Na noite do dia 20 de maio, com o auditório central da Unisinos lotado, teve início a XI Semana da Imagem na Comunicação, cuja palestra de abertura esteve a cargo do antropólogo e pesquisador italiano da Universidade de Roma e professor visitante no Instituto de Estudos Avançados (IEA) da USP,? Massimo Canevacci.
Na sua apresentação, o pesquisador fez uma série de montagens de imagens provindas dos mais diversos campos, como a arte, a moda, as cidades e a arquitetura. O objetivo foi demonstrar que a comunicação digital possibilita uma série de montagens inesperadas que nos causam estupor por nos colocar em contato com o estranho, o estrangeiro.

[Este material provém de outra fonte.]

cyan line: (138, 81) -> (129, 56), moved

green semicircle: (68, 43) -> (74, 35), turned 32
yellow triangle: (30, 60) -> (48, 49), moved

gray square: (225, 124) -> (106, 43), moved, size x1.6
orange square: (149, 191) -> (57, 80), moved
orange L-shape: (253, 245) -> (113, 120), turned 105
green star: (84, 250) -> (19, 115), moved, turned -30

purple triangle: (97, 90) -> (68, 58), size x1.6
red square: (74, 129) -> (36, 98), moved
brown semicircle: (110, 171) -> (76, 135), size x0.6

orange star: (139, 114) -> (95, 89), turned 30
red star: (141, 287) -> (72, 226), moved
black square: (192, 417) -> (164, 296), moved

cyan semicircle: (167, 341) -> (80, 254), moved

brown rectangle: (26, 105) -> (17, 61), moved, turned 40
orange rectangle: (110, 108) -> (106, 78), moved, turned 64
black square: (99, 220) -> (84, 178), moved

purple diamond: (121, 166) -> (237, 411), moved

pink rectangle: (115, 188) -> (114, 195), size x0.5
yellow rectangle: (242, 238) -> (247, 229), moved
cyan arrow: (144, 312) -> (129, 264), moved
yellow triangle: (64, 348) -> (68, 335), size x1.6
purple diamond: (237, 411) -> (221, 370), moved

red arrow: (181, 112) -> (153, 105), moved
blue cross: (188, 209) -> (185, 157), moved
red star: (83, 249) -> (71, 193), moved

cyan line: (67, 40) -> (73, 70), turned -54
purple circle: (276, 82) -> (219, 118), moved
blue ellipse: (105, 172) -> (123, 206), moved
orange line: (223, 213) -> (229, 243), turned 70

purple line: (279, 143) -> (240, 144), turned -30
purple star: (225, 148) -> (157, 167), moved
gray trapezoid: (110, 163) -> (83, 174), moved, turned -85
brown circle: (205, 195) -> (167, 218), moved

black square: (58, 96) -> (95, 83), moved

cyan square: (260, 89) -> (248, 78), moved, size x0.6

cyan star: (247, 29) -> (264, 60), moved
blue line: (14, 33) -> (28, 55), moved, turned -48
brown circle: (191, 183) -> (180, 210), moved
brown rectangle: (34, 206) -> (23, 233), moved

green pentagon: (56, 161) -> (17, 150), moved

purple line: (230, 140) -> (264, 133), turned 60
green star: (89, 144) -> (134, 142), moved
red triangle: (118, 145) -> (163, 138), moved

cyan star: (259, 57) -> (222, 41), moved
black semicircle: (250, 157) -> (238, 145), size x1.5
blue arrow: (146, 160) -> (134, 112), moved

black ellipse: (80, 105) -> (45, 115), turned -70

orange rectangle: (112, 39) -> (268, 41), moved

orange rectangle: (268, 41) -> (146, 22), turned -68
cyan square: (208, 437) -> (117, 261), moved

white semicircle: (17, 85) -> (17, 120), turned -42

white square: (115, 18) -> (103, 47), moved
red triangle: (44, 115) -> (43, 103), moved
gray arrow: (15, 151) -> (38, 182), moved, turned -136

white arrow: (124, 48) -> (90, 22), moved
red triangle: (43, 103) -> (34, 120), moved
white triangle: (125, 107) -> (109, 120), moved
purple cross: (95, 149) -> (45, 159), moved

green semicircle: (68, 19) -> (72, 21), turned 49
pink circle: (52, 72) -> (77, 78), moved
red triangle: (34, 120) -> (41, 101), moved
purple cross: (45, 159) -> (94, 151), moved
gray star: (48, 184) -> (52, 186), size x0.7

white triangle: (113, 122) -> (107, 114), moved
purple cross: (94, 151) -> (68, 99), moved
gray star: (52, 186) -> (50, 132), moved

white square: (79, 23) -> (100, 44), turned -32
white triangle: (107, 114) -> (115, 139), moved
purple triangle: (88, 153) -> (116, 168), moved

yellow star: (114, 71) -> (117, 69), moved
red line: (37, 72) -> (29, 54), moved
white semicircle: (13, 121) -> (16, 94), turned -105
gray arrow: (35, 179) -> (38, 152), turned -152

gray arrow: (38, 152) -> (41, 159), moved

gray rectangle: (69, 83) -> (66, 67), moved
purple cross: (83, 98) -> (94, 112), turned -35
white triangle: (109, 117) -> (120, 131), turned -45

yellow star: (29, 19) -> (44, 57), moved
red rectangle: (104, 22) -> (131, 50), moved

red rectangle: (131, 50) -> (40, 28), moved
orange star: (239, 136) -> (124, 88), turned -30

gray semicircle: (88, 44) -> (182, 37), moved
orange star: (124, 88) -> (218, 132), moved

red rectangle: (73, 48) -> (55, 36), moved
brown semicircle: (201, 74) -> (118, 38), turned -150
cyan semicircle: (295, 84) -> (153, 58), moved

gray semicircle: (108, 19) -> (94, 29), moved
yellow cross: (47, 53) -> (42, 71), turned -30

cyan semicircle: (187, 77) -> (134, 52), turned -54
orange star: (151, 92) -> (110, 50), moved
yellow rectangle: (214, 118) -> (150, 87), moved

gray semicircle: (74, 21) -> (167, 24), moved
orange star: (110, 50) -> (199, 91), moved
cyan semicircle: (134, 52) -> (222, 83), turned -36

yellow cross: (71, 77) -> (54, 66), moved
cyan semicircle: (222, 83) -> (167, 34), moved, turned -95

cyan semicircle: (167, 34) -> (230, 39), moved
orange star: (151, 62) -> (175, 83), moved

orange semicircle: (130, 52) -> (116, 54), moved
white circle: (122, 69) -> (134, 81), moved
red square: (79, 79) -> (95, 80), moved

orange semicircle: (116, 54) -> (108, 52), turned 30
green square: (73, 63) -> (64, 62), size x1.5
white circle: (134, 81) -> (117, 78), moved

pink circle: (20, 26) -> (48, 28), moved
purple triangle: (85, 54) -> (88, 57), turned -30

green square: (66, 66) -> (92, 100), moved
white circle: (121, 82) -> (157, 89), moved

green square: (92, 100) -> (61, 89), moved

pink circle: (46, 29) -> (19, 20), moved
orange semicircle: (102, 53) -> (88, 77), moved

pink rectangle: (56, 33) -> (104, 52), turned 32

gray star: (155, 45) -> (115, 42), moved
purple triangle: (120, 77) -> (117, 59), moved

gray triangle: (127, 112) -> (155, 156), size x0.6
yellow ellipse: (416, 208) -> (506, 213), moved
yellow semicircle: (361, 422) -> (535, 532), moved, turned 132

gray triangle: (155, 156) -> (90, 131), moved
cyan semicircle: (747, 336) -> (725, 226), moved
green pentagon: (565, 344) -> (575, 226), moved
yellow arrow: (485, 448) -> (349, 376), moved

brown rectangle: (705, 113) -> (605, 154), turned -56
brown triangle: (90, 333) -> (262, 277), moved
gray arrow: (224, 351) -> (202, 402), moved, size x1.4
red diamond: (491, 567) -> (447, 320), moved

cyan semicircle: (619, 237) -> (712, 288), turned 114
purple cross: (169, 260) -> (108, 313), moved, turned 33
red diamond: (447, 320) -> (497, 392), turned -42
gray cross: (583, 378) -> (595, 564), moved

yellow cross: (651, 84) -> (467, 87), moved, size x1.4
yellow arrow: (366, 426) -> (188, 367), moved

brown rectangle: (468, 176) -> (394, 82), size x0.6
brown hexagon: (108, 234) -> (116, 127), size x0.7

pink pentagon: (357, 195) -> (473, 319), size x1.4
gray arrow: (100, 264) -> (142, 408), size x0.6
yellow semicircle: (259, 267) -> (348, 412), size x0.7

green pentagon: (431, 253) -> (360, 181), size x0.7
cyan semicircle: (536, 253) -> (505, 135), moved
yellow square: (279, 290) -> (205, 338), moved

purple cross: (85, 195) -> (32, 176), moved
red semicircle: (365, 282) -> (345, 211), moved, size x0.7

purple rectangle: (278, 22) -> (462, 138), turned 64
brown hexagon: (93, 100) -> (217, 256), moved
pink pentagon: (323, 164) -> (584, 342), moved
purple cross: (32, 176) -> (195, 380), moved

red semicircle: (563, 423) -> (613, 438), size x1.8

Ele destacou a necessidade de aprender a olhar como treino fundamental de uma etnografia. “Nosso corpo devia ser pensado como um corpo cheio de olhos. Olhos que nos levam a um estupor eróptico, um estupor metodológico”, disse Canevacci, criando um termo que une o erótico e o óptico e refere um tipo de olhar que se deixa atravessar pelo objeto e o atravessa.
Ele destacou como o nosso olhar está culturalmente determinado, por isso a necessidade de aprender a olhar. “Cada pessoa precisa treinar seu olhar. Não é um ato simples, a maneira como olhamos na publicidade ou no ao vivo não é ‘natural’. A primeira operação na comunicação é fazer-se olho, transformar a composição corporal no olhar. Olhar é uma dimensão reflexiva: aprender a olhar é também aprender a se olhar”, defendeu o professor.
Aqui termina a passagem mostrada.